Prince William Says BBC's Princess Diana Interview Should Never Be Aired Again (Video)

“The BBC’s failures contributed significantly to her fear, paranoia, and isolation that I remember from those final years with her,” William says in statement Thursday


Following the BBC’s admission that journalist Martin Bashir falsified documents to secure his infamous interview with Princess Diana in 1995, her son, Prince William, all but blamed that interview for her death, and said the interview “holds no legitimacy and should never be aired again.”

The news organization said Thursday that Bashir showed falsified bank statements to Diana’s brother Earl Spencer to secure the interview, which played into her fears that members of Spencer’s staff were leaking family news to the press, a situation she wanted to take control of.

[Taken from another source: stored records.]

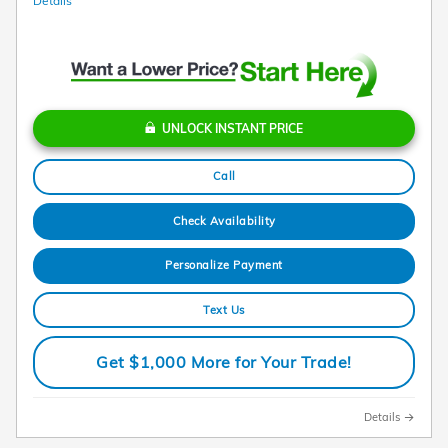
Details
UNLOCK INSTANT PRICE
Call
Check Availability
Personalize Payment
Text Us
Get $1,000 More for Your Trade!
Details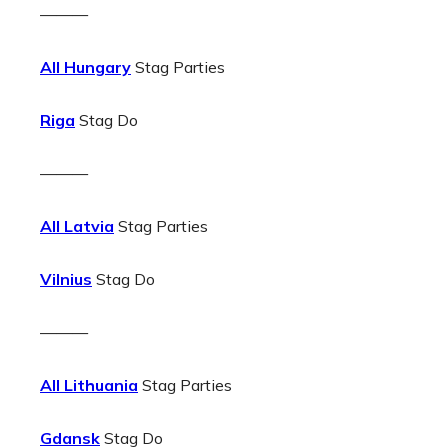
———
All Hungary
Stag Parties
Riga
Stag Do
———
All Latvia
Stag Parties
Vilnius
Stag Do
———
All Lithuania
Stag Parties
Gdansk
Stag Do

According to BBC, 23 million people watched the 1995 interview when it aired, which amounted to about 39% of the British population at the time.

William, in a videotaped statement Thursday, said that these tactics included “lurid and false claims about the royal family” that “played on her fears and fueled paranoia,” and “substantially influenced what my mother said” during the interview. He also said it was a crucial step in “making my parents’ relationship worse,” and blamed it for contributing “significantly to her fear, paranoia, and isolation that I remember from those final years with her.”

“But what saddens me most,” William said, “is that if the BBC had properly investigated the complaints and concerns first raised in 1995, my mother would have known that she’d been deceived. She was failed not just by a rogue reporter, but by leaders of the BBC who looked the other way rather than asking the tough questions.”

“It is my firm view that this ‘Panorama’ program holds no legitimacy and should never be aired again,” he continued. “It effectively established the false narrative that for over a quarter century has been commercialized by the BBC and others. This settled narrative now needs to be addressed by the BBC and anyone else who has written, or intends to write, about these events.”

The statement concluded thus: “In an era of fake news, public service broadcasting and a free press have never been more important. These failings, identified by investigative journalists, not only let my mother down, and my family down, they let the public down too.”